The Kansas Water Authority met for most of the afternoon Thursday at the courthouse. The authority is made up of 12-15 members appointed by the governor. Each representative covers a different area of the water situation in the state, such as fish and wildlife, conservation, and industry. They make recommendations on water policy to state legislators and the governor.

Warta serves as the conservation representative on one of the state's Basin Advisory Committees, which were first established in each of the 12 river basins in Kansas in 1985. He's a rep on the Lower Arkansas BAC, which includes Harvey County and stretches from Larned to the Oklahoma state line.

One of the issues discussed at the meeting was the Kansas Water Plan, used by the state to address current water resource issues and to plan for future needs. Goals for the plan's five-year update include improving the state’s water quality; ensuring each citizen has a reliable water supply; reducing vulnerability to extreme events, such as flooding and drought; developing and maintaining state and local water infrastructure; and improving recreational opportunities available to citizens.

The Kansas Water Office reports although recent rains and snows have provided some drought relief, the state remains well below normal in total precipitation. Current indications are the drought will continue into the summer for portions of Kansas. Soil moistures and lake levels remain below normal.

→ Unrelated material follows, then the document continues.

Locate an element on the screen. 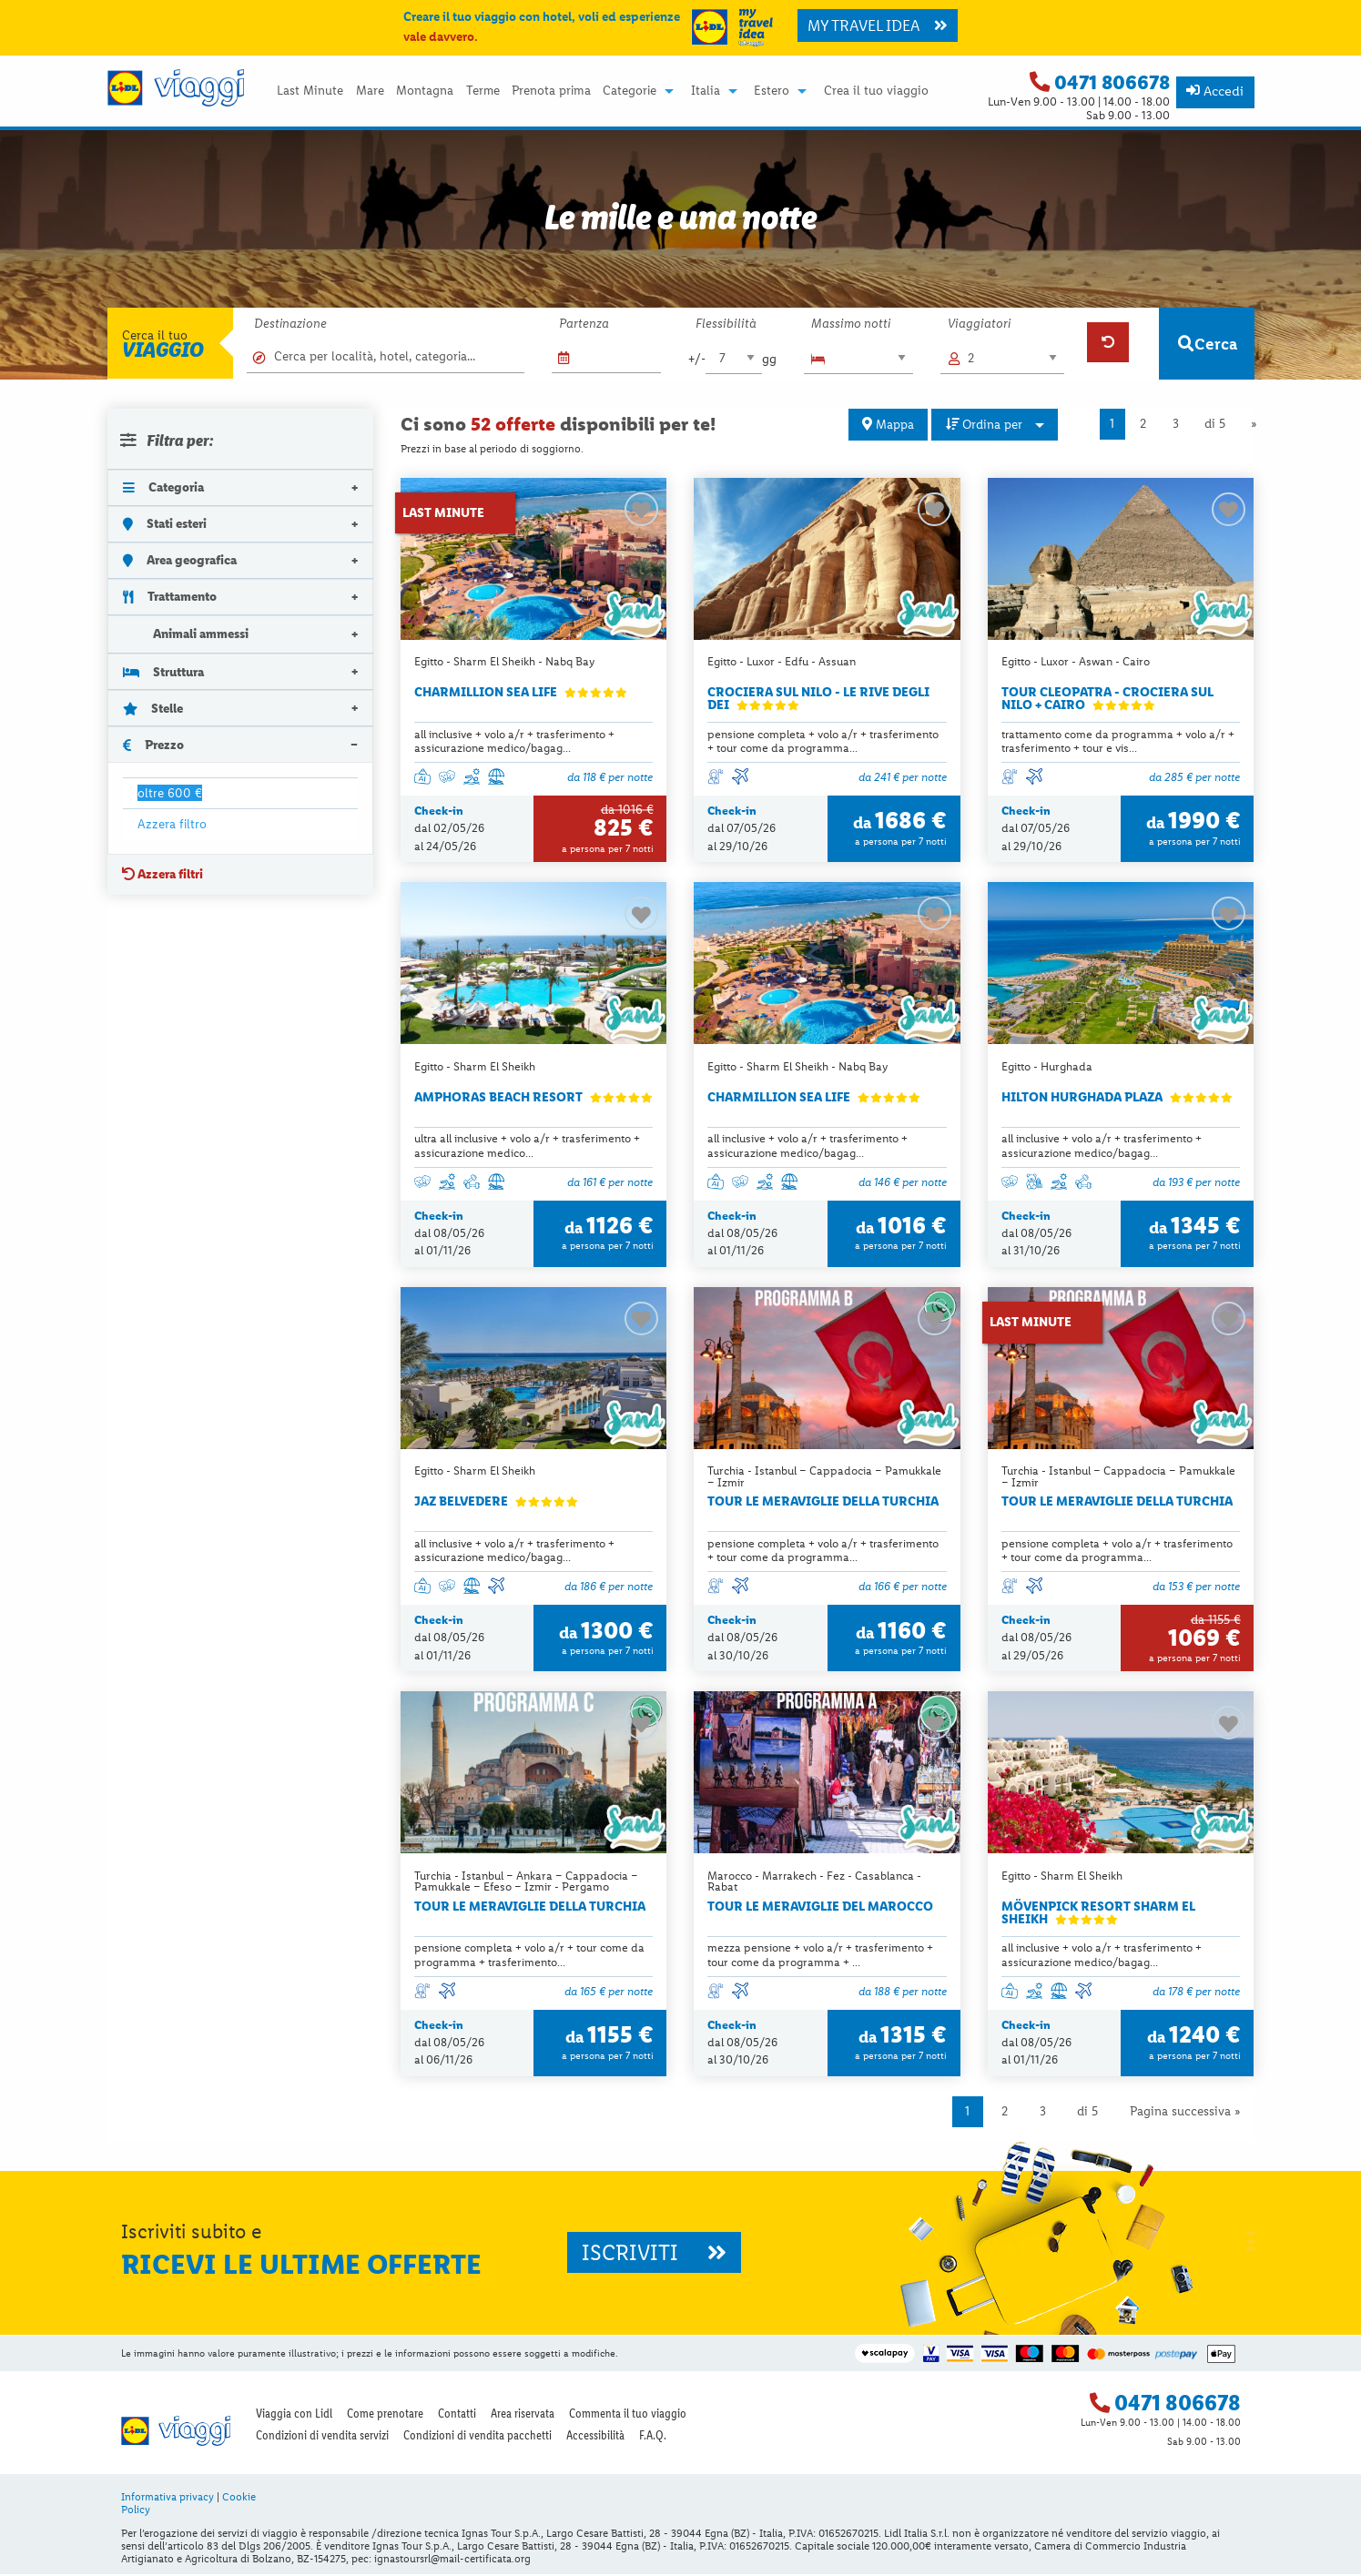  Mare is located at coordinates (370, 91).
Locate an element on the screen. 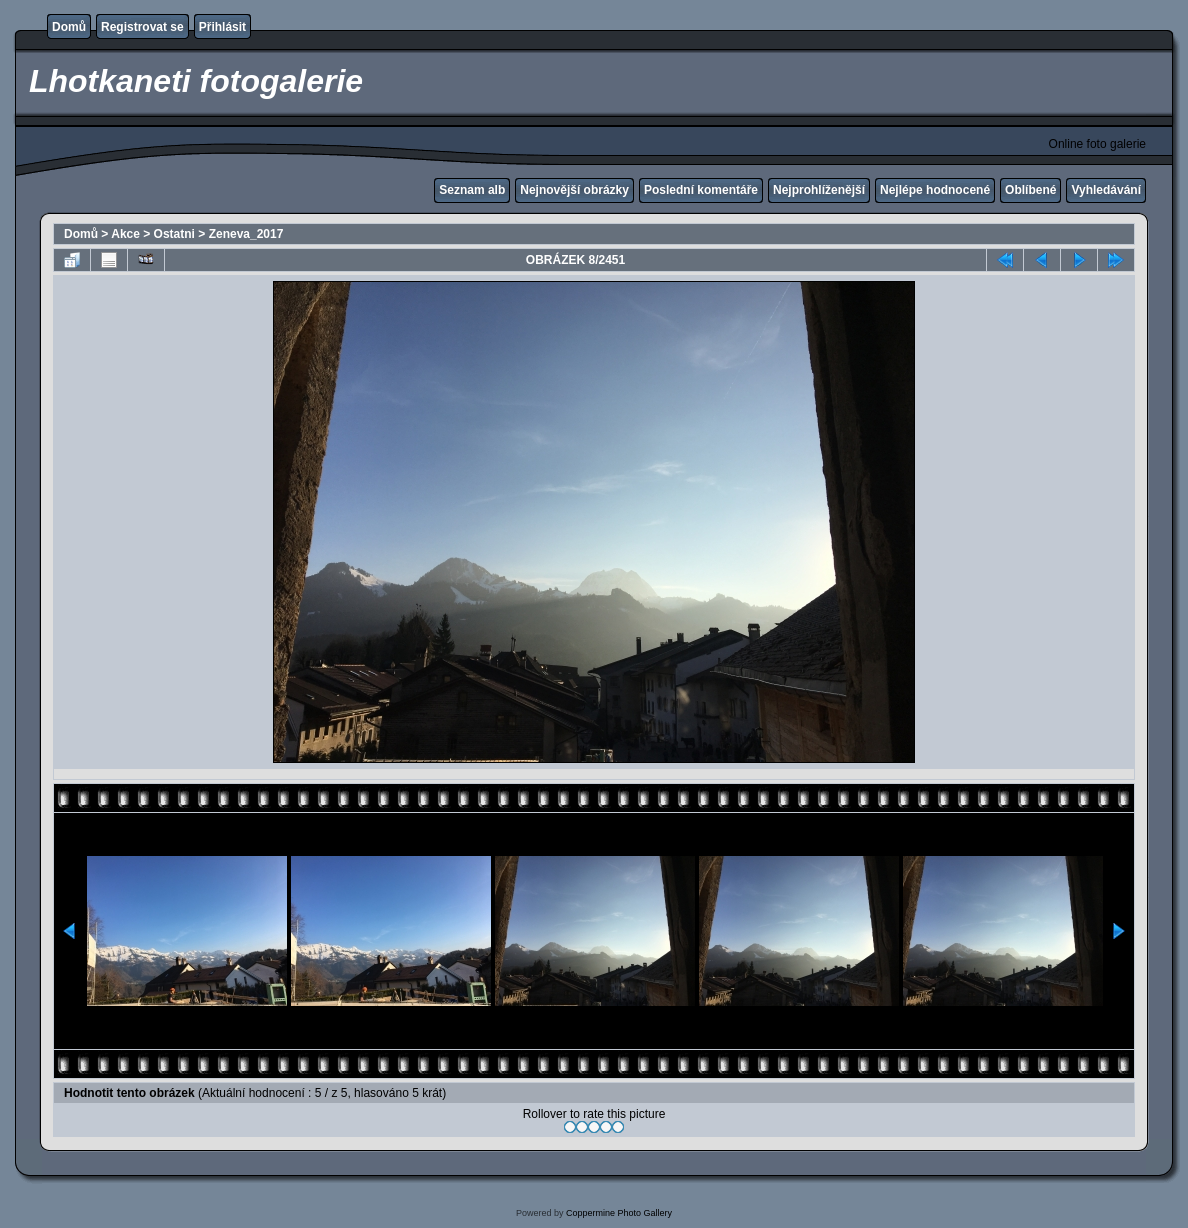  Domů is located at coordinates (69, 27).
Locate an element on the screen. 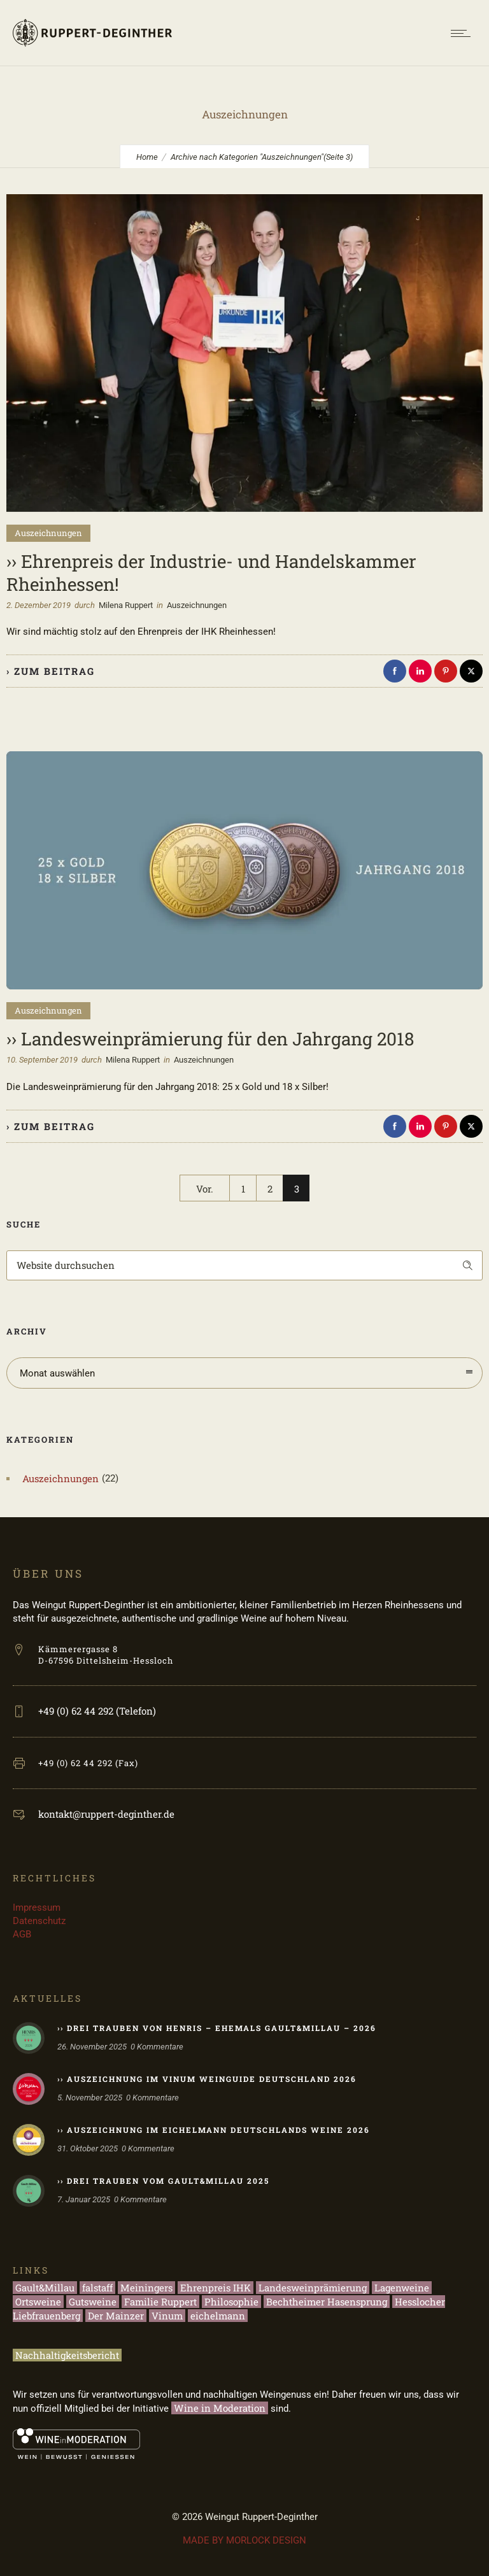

Public water suppliers have begun developing emergency conservation plans.

Officials at the meeting agreed they'd like to see more public involvement in water issues and increase public interest in the state's water plan — and not just when there's a water crisis.

“Perhaps you’ve seen this spoof called the ‘hydro-illogical cycle,’ which consists of several phases: rain, apathy, drought, awareness, concern, panic and rain, in that order,” Director Tracy Streeter wrote in a recent Kansas Water Office report. “While we welcome the precipitation when it arrives, we cannot allow ourselves to become complacent, and we have to address our water resource vulnerabilities.”